Defense counsel was ineffective in not requesting a claim of right instruction. Defense counsel argued to the jury that Hussain believed the lien sale had been conducted properly; claim of right was the core of his defense. The record does not reflect why counsel failed to request a claim of right instruction, which generally precludes a finding of ineffective assistance of counsel on appeal unless there could be no satisfactory explanation. This case falls within that category. The jury struggled with the intent element and, after seeing Hussain testify, acquitted him of all but one charge. It is reasonably probable the jury would have accepted a claim of right defense if instructed on it.
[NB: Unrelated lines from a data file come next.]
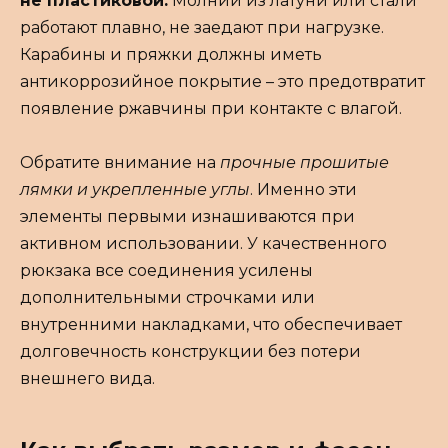
не пластиковой.
Молнии из латуни или стали
работают плавно, не заедают при нагрузке.
Карабины и пряжки должны иметь
антикоррозийное покрытие – это предотвратит
появление ржавчины при контакте с влагой.
Обратите внимание на
прочные прошитые
лямки и укрепленные углы
. Именно эти
элементы первыми изнашиваются при
активном использовании. У качественного
рюкзака все соединения усилены
дополнительными строчками или
внутренними накладками, что обеспечивает
долговечность конструкции без потери
внешнего вида.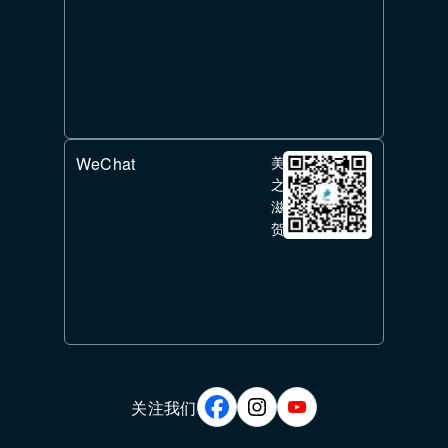
WeChat
美
之
滋
贺
关注我们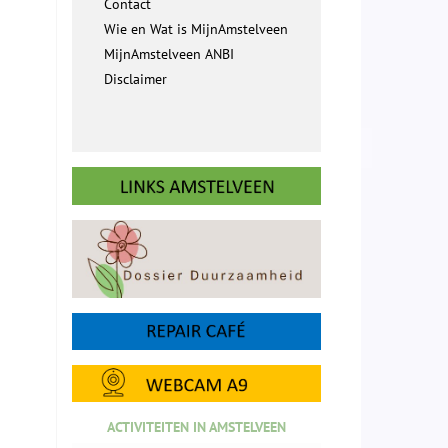
Contact
Wie en Wat is MijnAmstelveen
MijnAmstelveen ANBI
Disclaimer
ACTIVITEITEN IN AMSTELVEEN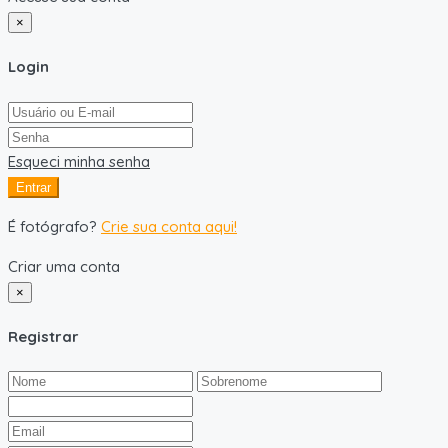
×
Login
Esqueci minha senha
Entrar
É fotógrafo?
Crie sua conta aqui!
Criar uma conta
×
Registrar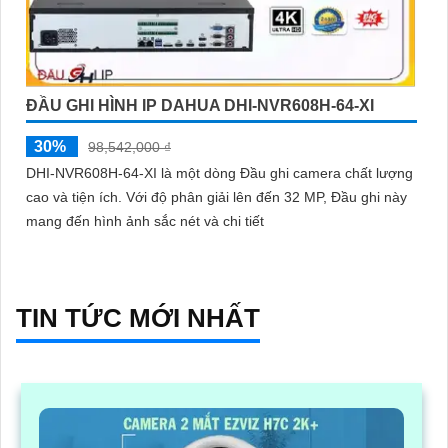
ĐẦU GHI HÌNH IP DAHUA DHI-NVR608H-64-XI
30%
98,542,000 ₫
DHI-NVR608H-64-XI là một dòng Đầu ghi camera chất lượng
cao và tiện ích. Với độ phân giải lên đến 32 MP, Đầu ghi này
mang đến hình ảnh sắc nét và chi tiết
TIN TỨC MỚI NHẤT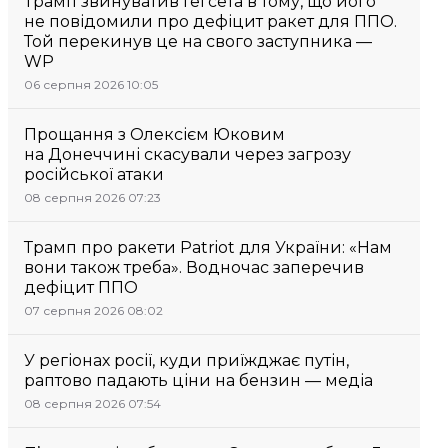
Трамп звинуватив Гегсета в тому, що його
не повідомили про дефіцит ракет для ППО.
Той перекинув це на свого заступника —
WP
06 серпня 2026 10:05
Прощання з Олексієм Юковим
на Донеччині скасували через загрозу
російської атаки
08 серпня 2026 07:23
Трамп про ракети Patriot для України: «Нам
вони також треба». Водночас заперечив
дефіцит ППО
07 серпня 2026 08:02
У регіонах росії, куди приїжджає путін,
раптово падають ціни на бензин — медіа
08 серпня 2026 07:54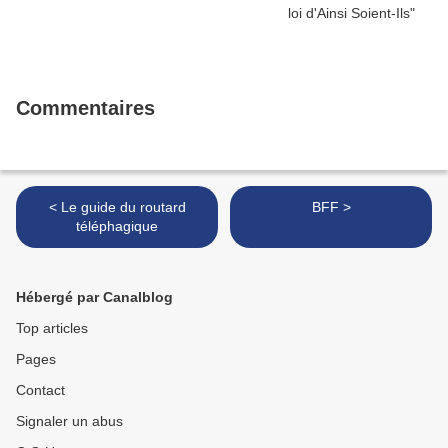
Commentaires
< Le guide du routard
BFF >
téléphagique
Hébergé par Canalblog
Top articles
Pages
Contact
Signaler un abus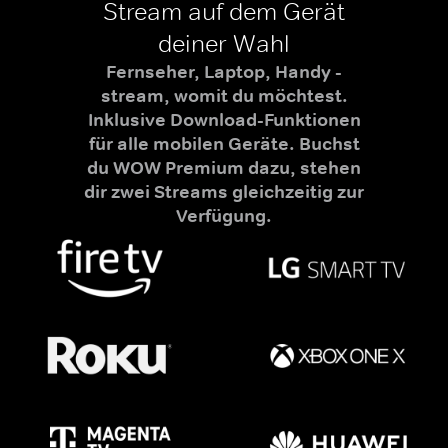
Stream auf dem Gerät
deiner Wahl
Fernseher, Laptop, Handy -
stream, womit du möchtest.
Inklusive Download-Funktionen
für alle mobilen Geräte. Buchst
du WOW Premium dazu, stehen
dir zwei Streams gleichzeitig zur
Verfügung.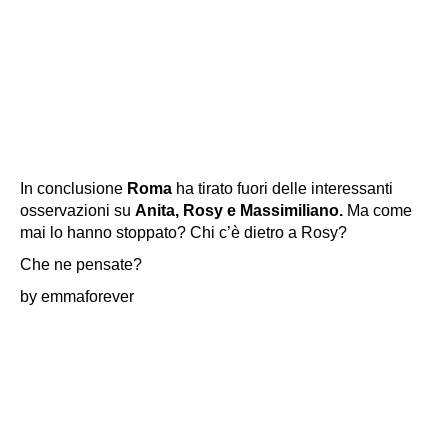
In conclusione
Roma
ha tirato fuori delle interessanti
osservazioni su
Anita, Rosy e Massimiliano.
Ma come
mai lo hanno stoppato? Chi c’è dietro a Rosy?
Che ne pensate?
by emmaforever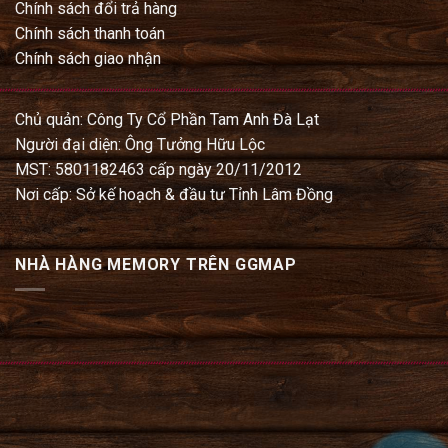
Chính sách đổi trả hàng
Chính sách thanh toán
Chính sách giao nhận
Chủ quản: Công Ty Cổ Phần Tam Anh Đà Lạt
Người đại diện: Ông Tưởng Hữu Lộc
MST: 5801182463 cấp ngày 20/11/2012
Nơi cấp: Sở kế hoạch & đầu tư Tỉnh Lâm Đồng
NHÀ HÀNG MEMORY TRÊN GGMAP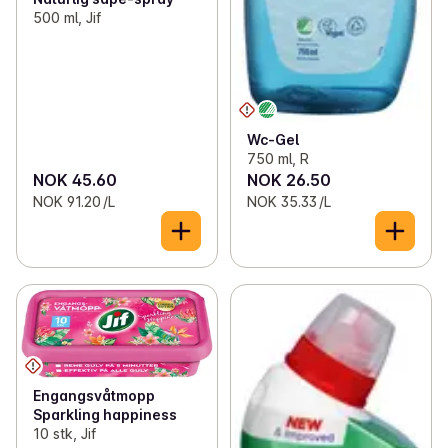
500 ml, Jif
Wc-Gel
750 ml, R
NOK 45.60
NOK 26.50
NOK 91.20 /L
NOK 35.33 /L
Engangsvåtmopp
Sparkling happiness
10 stk, Jif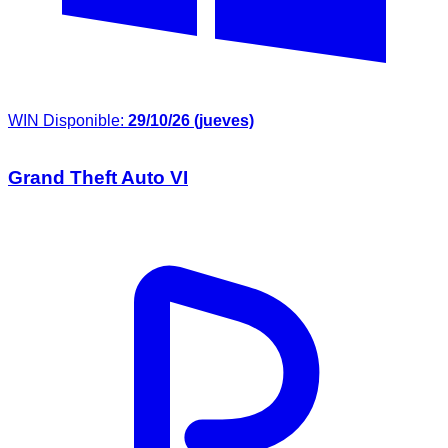
WIN
Disponible:
29/10/26 (jueves)
Grand Theft Auto VI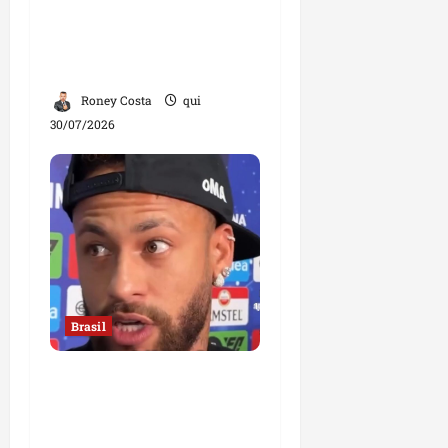
homem”, diz mulher;
declaração divide
opiniões
Roney Costa
qui
30/07/2026
Brasil
Neymar confirma fim de
sua trajetória na Seleção
Brasileira após Copa de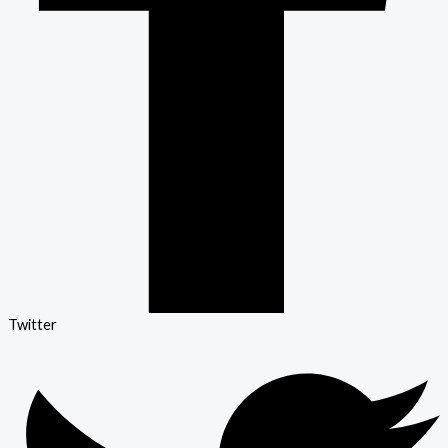
Twitter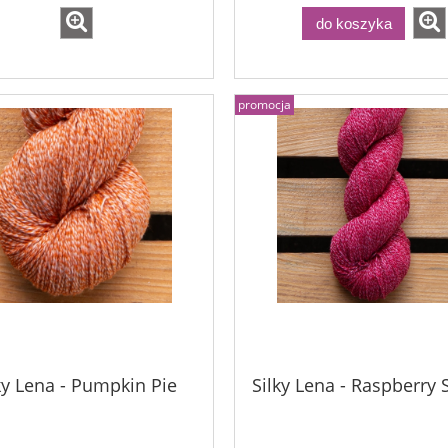
do koszyka
promocja
ky Lena - Pumpkin Pie
Silky Lena - Raspberry 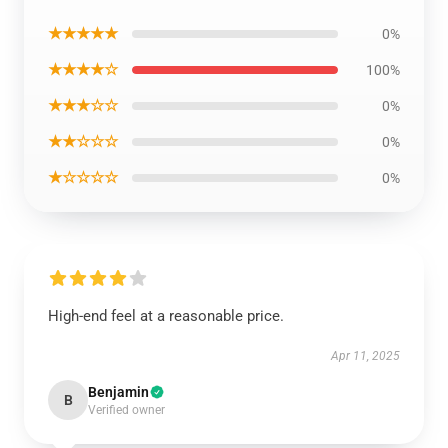
★★★★★
0%
★★★★☆
100%
★★★☆☆
0%
★★☆☆☆
0%
★☆☆☆☆
0%
High-end feel at a reasonable price.
Apr 11, 2025
Benjamin
B
Verified owner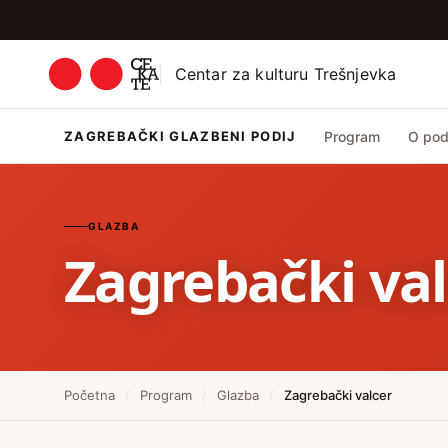
Centar za kulturu Trešnjevka
ZAGREBAČKI GLAZBENI PODIJ
Program
O pod
GLAZBA
Zagrebački val
Početna
/
Program
/
Glazba
/
Zagrebački valcer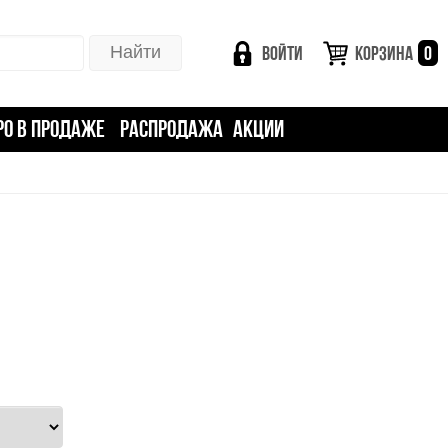
ВОЙТИ
КОРЗИНА
0
РО В ПРОДАЖЕ
РАСПРОДАЖА
АКЦИИ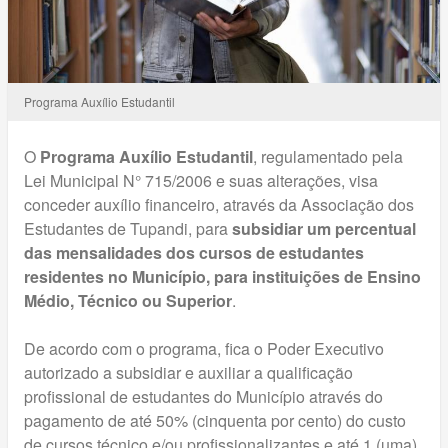
Programa Auxílio Estudantil
O
Programa Auxílio Estudantil
, regulamentado pela
Lei Municipal N° 715/2006 e suas alterações, visa
conceder auxílio financeiro, através da Associação dos
Estudantes de Tupandi, para
subsidiar um percentual
das mensalidades dos cursos de estudantes
residentes no Município, para instituições de Ensino
Médio, Técnico ou Superior
.
De acordo com o programa, fica o Poder Executivo
autorizado a subsidiar e auxiliar a qualificação
profissional de estudantes do Município através do
pagamento de até 50% (cinquenta por cento) do custo
de cursos técnico e/ou profissionalizantes e até 1 (uma)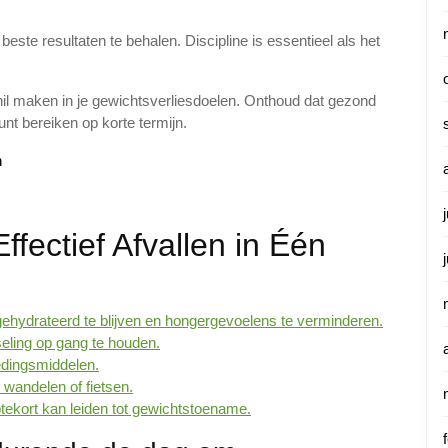
ste resultaten te behalen. Discipline is essentieel als het
hil maken in je gewichtsverliesdoelen. Onthoud dat gezond
kunt bereiken op korte termijn.
n
ffectief Afvallen in Één
hydrateerd te blijven en hongergevoelens te verminderen.
seling op gang te houden.
edingsmiddelen.
wandelen of fietsen.
tekort kan leiden tot gewichtstoename.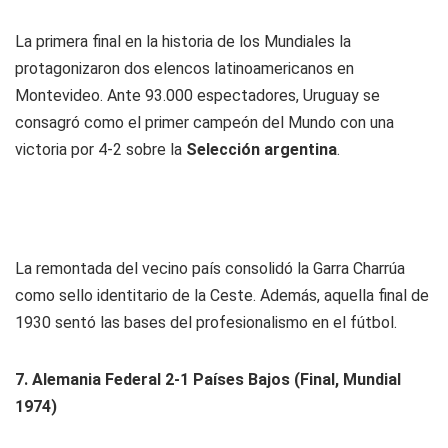
La primera final en la historia de los Mundiales la
protagonizaron dos elencos latinoamericanos en
Montevideo. Ante 93.000 espectadores, Uruguay se
consagró como el primer campeón del Mundo con una
victoria por 4-2 sobre la
Selección argentina
.
La remontada del vecino país consolidó la Garra Charrúa
como sello identitario de la Ceste. Además, aquella final de
1930 sentó las bases del profesionalismo en el fútbol.
7.
Alemania Federal 2-1 Países Bajos (Final, Mundial
1974)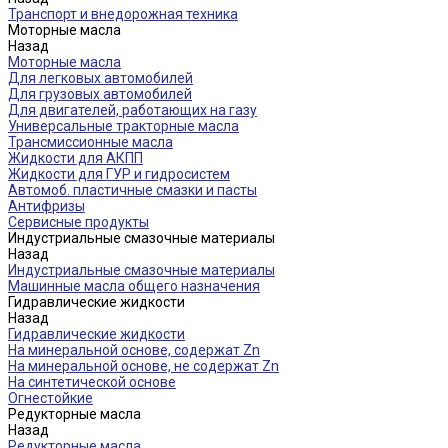
Транспорт и внедорожная техника
Моторные масла
Назад
Моторные масла
Для легковых автомобилей
Для грузовых автомобилей
Для двигателей, работающих на газу
Универсальные тракторные масла
Трансмиссионные масла
Жидкости для АКПП
Жидкости для ГУР и гидросистем
Автомоб. пластичные смазки и пасты
Антифризы
Сервисные продукты
Индустриальные смазочные материалы
Назад
Индустриальные смазочные материалы
Машинные масла общего назначения
Гидравлические жидкости
Назад
Гидравлические жидкости
На минеральной основе, содержат Zn
На минеральной основе, не содержат Zn
На синтетической основе
Огнестойкие
Редукторные масла
Назад
Редукторные масла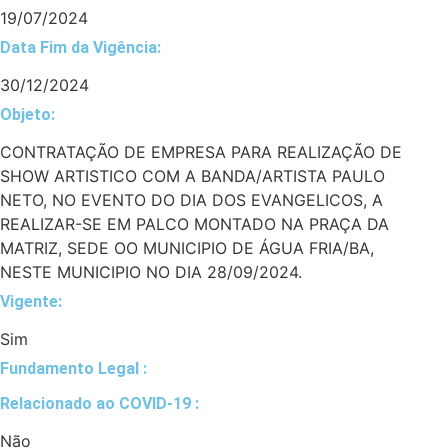
19/07/2024
Data Fim da Vigência:
30/12/2024
Objeto:
CONTRATAÇÃO DE EMPRESA PARA REALIZAÇÃO DE
SHOW ARTISTICO COM A BANDA/ARTISTA PAULO
NETO, NO EVENTO DO DIA DOS EVANGELICOS, A
REALIZAR-SE EM PALCO MONTADO NA PRAÇA DA
MATRIZ, SEDE OO MUNICIPIO DE ÁGUA FRIA/BA,
NESTE MUNICIPIO NO DIA 28/09/2024.
Vigente:
Sim
Fundamento Legal :​
Relacionado ao COVID-19 :​
Não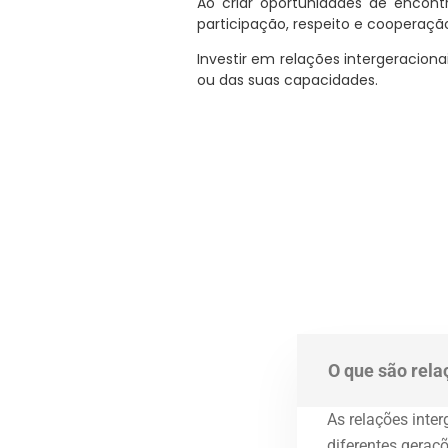
Ao criar oportunidades de encont
participação, respeito e cooperaçã
Investir em relações intergeracion
ou das suas capacidades.
O que são rela
As relações inte
diferentes geraç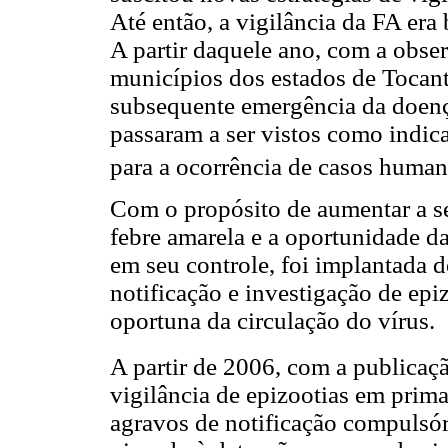
Até então, a vigilância da FA er
A partir daquele ano, com a obs
municípios dos estados de Tocan
subsequente emergência da doenç
passaram a ser vistos como indica
para a ocorrência de casos humano
Com o propósito de aumentar a se
febre amarela e a oportunidade d
em seu controle, foi implantada d
notificação e investigação de epi
oportuna da circulação do vírus.
A partir de 2006, com a publicaçã
vigilância de epizootias em primat
agravos de notificação compulsór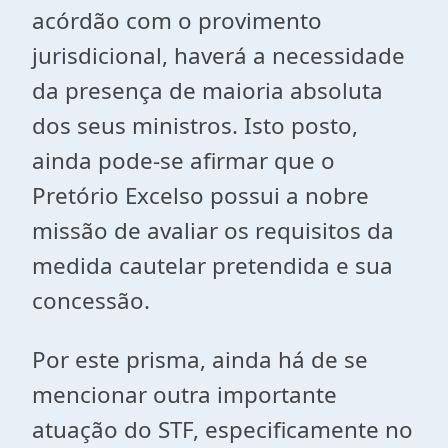
acórdão com o provimento
jurisdicional, haverá a necessidade
da presença de maioria absoluta
dos seus ministros. Isto posto,
ainda pode-se afirmar que o
Pretório Excelso possui a nobre
missão de avaliar os requisitos da
medida cautelar pretendida e sua
concessão.
Por este prisma, ainda há de se
mencionar outra importante
atuação do STF, especificamente no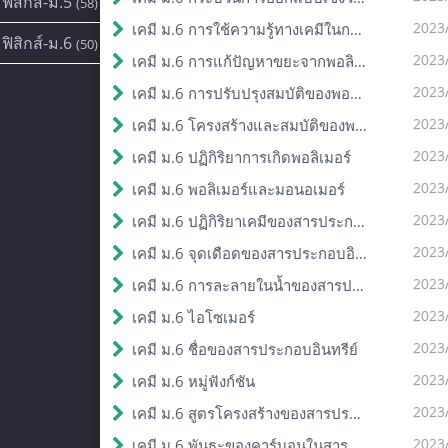
ฟิสิกส์-ม.5
(58)
2023
เคมี ม.6 การใช้ความรู้ทางเคมีในการแก้ปัญหา
ฟิสิกส์-ม.6
(50)
2023
เคมี ม.6 การแก้ปัญหาขยะจากพอลิเมอร์
2023
เคมี ม.6 การปรับปรุงสมบัติของพอลิเมอร์
2023
เคมี ม.6 โครงสร้างและสมบัติของพอลิเมอร์
2023
เคมี ม.6 ปฏิกิริยาการเกิดพอลิเมอร์
2023
เคมี ม.6 พอลิเมอร์และมอนอเมอร์
2023
เคมี ม.6 ปฏิกิริยาเคมีของสารประกอบอินทรีย์
2023
เคมี ม.6 จุดเดือดของสารประกอบอินทรีย์
2023
เคมี ม.6 การละลายในน้ำของสารประกอบอินทรีย์
2023
เคมี ม.6 ไอโซเมอร์
2023
เคมี ม.6 ชื่อของสารประกอบอินทรีย์
2023
เคมี ม.6 หมู่ฟังก์ชัน
2023
เคมี ม.6 สูตรโครงสร้างของสารประกอบอินทรีย์
2023
เคมี ม.6 พันธะของคาร์บอนในสารประกอบอินทรีย์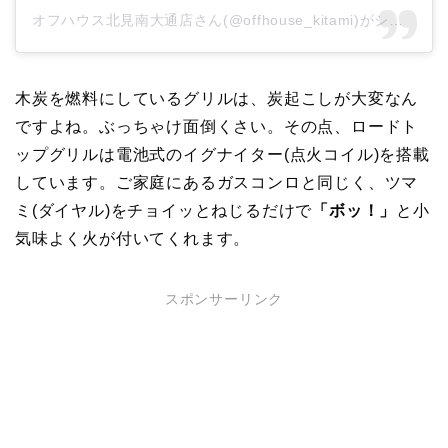
オフハウス北見南大通店さん(@offhouse_kitami)がシェアした投稿
木炭を燃料にしているグリルは、炭起こしが大変なん
ですよね。ぶっちゃけ面倒くさい。その点、ロードト
ップグリルは電池式のイグナイター(点火コイル)を搭載
しています。ご家庭にあるガスコンロと同じく、ツマ
ミ(ダイヤル)をチョイッとねじるだけで
「ボッ！」
と小
気味よく火が付いてくれます。
スポンサーリンク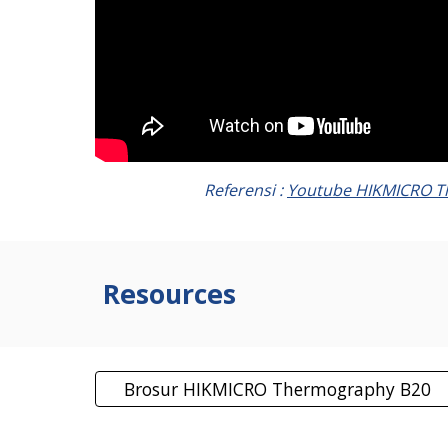
Referensi :
Youtube HIKMICRO 
Resources
Brosur HIKMICRO Thermography B20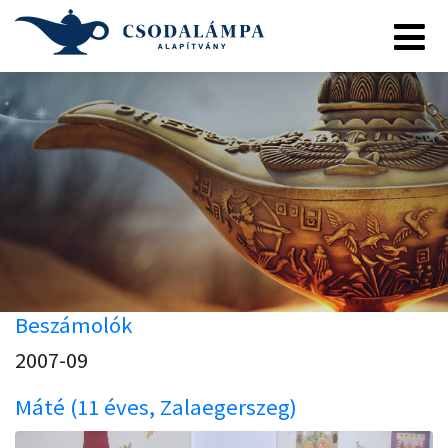
Beszámolók
2007-09
Máté (11 éves, Zalaegerszeg)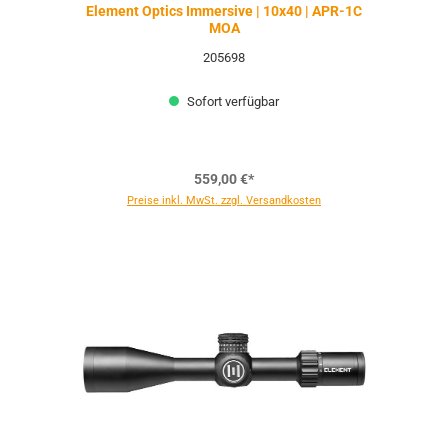
Element Optics Immersive | 10x40 | APR-1C
MOA
205698
Sofort verfügbar
559,00 €*
Preise inkl. MwSt. zzgl. Versandkosten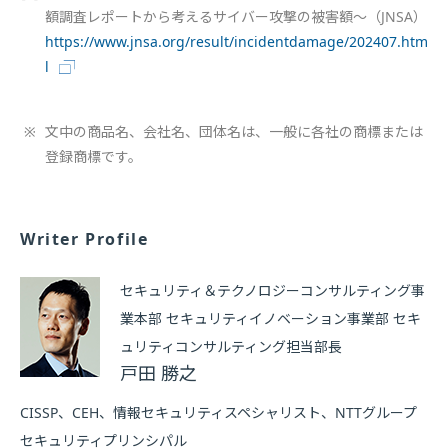
額調査レポートから考えるサイバー攻撃の被害額～（JNSA）
https://www.jnsa.org/result/incidentdamage/202407.htm
l
※
文中の商品名、会社名、団体名は、一般に各社の商標または
登録商標です。
Writer Profile
セキュリティ＆テクノロジーコンサルティング事
業本部 セキュリティイノベーション事業部 セキ
ュリティコンサルティング担当部長
戸田 勝之
CISSP、CEH、情報セキュリティスペシャリスト、NTTグループ
セキュリティプリンシパル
Counsel’s failure to request a proper instruction prejudicially deprived appellant of the effective assistance of counsel.
Sufficient evidence was presented regarding the offense. Hussain claimed the evidence of intent to deprive the credit union of the Toyota was insufficient to support the theft conviction. However, the jury’s acquittals on some charges does not mean the evidence was insufficient to support the conviction on another count. The evidence presented regarding intent was conflicting and not insufficient to support the verdict.